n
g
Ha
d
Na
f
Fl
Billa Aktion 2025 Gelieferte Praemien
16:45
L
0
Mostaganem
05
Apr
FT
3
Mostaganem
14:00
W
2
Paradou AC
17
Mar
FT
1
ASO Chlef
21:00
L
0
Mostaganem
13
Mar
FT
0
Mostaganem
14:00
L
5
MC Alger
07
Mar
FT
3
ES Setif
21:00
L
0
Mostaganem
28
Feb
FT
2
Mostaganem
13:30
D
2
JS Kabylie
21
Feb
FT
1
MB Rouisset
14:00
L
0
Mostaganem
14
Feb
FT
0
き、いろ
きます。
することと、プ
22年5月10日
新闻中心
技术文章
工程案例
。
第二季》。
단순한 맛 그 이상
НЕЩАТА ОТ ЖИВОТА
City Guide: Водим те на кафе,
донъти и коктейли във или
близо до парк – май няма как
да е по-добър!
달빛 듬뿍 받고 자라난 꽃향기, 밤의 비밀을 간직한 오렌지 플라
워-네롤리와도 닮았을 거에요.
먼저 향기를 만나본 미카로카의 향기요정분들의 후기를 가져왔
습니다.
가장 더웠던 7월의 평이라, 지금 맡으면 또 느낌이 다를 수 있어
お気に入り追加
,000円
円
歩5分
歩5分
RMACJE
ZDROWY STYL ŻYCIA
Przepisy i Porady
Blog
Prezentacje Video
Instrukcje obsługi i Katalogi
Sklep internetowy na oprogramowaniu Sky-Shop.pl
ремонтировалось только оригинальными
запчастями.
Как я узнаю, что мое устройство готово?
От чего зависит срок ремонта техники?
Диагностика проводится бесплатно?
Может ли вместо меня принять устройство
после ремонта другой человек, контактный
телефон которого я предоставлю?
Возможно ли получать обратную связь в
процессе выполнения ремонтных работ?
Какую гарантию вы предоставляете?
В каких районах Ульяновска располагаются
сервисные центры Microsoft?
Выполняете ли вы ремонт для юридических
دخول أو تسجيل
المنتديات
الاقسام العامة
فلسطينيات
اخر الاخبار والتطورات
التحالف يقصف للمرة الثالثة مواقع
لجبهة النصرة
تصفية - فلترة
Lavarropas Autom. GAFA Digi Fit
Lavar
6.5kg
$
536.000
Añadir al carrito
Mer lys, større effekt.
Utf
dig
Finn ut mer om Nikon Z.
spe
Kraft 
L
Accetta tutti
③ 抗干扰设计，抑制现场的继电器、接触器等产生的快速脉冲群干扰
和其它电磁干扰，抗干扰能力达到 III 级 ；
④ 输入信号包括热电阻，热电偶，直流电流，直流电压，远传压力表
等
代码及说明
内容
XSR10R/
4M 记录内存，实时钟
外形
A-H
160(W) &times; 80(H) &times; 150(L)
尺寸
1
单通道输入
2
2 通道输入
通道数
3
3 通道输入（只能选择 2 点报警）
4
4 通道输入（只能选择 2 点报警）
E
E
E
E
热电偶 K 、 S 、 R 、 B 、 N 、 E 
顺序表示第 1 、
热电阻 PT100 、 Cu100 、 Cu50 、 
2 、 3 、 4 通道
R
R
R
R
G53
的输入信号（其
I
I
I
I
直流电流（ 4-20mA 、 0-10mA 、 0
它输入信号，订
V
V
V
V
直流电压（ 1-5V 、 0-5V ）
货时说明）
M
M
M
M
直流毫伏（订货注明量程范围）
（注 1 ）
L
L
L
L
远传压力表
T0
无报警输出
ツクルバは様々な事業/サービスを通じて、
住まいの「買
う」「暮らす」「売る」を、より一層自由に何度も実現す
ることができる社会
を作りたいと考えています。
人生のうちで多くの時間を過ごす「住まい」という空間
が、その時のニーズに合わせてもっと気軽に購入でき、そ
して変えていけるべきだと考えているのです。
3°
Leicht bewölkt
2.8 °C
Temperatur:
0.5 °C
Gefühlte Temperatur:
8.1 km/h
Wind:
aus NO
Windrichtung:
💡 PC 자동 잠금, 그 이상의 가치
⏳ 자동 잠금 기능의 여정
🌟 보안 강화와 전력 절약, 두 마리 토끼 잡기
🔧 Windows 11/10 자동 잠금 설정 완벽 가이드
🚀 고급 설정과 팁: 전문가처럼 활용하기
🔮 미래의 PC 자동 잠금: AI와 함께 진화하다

Task directions: Respond with a single number, namely how many lines of the entries contain the word "ремонта".

Output of the exercise: 2